Inspired by this:
This is a level pack containing intentionally impossible Baba Is You levels.
Now I'll bet there's probably some brute-force method for this that considers every possible move. But is there some algorithm to determine the possibility of a Baba Is You level?
Building on @quazmlpok's answer, and the comments on that answer:
Given sufficiently large (but not infinite) memory, you can make an algorithm that solves the halting problem for any Turing machine that itself has bounded memory. the trivial solution is to simply enumerate all possible states of the memory (here, all different combinations of all the possible blocks), and run the game for one step times 5 for each of the actions you may perform. For each state, either it terminates (winning, dying, crashing, hard-crashing) or it transforms into another state that you by definition also solved. You can then build a graph of all states and identify which ones are part of a loop (never halts) and which ones are part of a chain that ends up halting.
I could not find an estimate for the total number of different blocks that may (or may not) be placed in a level, but it seems there are more than 100 Property blocks alone. Taking the worst-case scenario of 2048*2048-size levels, and assuming a reasonable 1 byte per square, you would need 2048^2^100^5 bytes, a number with 3312 digits. This is only for properties but the maths holds for larger finite numbers of different placeable things.
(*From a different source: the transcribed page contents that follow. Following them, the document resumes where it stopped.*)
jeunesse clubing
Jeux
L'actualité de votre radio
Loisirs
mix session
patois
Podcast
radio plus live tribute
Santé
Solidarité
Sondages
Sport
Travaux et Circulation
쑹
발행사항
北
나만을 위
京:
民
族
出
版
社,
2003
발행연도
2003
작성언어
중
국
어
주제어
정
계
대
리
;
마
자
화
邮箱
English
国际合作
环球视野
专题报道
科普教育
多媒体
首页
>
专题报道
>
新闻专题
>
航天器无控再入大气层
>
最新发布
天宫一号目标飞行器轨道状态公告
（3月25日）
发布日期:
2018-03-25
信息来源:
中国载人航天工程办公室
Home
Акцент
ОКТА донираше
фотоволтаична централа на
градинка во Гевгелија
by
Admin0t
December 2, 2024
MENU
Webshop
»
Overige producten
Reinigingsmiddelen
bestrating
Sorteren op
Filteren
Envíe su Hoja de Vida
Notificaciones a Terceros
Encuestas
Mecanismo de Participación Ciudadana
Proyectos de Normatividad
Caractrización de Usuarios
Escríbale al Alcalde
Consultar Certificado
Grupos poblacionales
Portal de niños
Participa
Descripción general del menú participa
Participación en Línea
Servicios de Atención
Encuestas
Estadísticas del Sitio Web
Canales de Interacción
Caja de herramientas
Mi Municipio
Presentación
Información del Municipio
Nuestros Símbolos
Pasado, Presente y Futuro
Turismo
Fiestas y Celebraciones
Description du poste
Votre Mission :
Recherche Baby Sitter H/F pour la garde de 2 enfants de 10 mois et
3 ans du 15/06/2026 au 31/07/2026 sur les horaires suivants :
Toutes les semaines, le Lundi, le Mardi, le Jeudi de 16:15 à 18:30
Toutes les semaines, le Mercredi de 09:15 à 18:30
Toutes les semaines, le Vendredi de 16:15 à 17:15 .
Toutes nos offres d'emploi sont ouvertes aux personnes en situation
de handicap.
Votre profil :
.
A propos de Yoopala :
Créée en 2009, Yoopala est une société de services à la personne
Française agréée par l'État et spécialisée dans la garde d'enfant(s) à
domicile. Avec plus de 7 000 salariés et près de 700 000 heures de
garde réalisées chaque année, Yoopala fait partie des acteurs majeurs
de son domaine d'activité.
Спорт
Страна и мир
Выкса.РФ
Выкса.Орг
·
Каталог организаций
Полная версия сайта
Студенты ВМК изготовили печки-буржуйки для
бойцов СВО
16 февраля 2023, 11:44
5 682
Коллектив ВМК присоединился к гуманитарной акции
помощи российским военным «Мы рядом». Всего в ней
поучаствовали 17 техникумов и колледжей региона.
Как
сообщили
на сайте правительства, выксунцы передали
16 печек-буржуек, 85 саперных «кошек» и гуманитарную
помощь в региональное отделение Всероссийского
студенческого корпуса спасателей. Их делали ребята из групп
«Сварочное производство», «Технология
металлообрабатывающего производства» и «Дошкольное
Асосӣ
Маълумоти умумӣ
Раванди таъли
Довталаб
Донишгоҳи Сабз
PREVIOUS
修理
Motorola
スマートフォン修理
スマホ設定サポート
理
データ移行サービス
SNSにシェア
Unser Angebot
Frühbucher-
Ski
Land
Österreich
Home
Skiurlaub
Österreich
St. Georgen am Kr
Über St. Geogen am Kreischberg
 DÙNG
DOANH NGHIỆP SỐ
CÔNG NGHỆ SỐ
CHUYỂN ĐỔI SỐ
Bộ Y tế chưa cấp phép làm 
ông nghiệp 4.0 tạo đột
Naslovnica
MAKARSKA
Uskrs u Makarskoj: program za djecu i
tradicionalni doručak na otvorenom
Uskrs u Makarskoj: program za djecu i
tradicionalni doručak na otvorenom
For context, this is A LOT more than there are atoms in the universe (I am struggling to express how much "number of atoms in Trillions of universes" does not even make a dent in that number), but from a pure maths standpoint, this very far from infinity. If you could somehow build a computer to store all these level states, then you could solve the halting problem for BIY.
This all assumes that BIY is deterministic (it is not: e.g. the Chill property, though you could also enumerate all possible resulting states from the random movements, since that is also a countable number), and it also doesn't take into account the fact that more than 1 thing may be occupying a square (through stacking).
I'm actually unsure on how to approach stacking, because it creates additional states that you cannot enumerate by simply placing something on squares, and as far as I know stacking can be infinite. if stacking can be infinite (disregarding Too Complex! and the like), then the game is probably truly Turing complete and its halting problem is undecidable. If stacking has a limit i'm not aware of, then the number of states would grow even more extremely large, but it would still be possible to enumerate all possible stacks on all possible squares, and solve the halting problem.
This is across all possible levels, therefore for a given level (that does not permit stacking, for simplicity), you can simply find the starting state of the level in the graph, and find a path of moves that gets it to win, or you don't and the level is impossible.
Baba is You is Turing complete, as demonstrated in this twitter post that implements Rule 110.
In practice this will run up against the 33x18 maximum level size, but according to reddit it's possible to use debug mode to get at least 2048x2048.
I'm not well versed enough in computer science to put this into any kind of real proof, but I believe the result of this is that knowing for certain if a level has a success state is equivalent to the halting problem, and therefore it is impossible.
I imagine it's also possible to do something similar to the passcode Mario Maker levels, where there is a solution but it's functionally impossible for another user to solve because they don't have the key.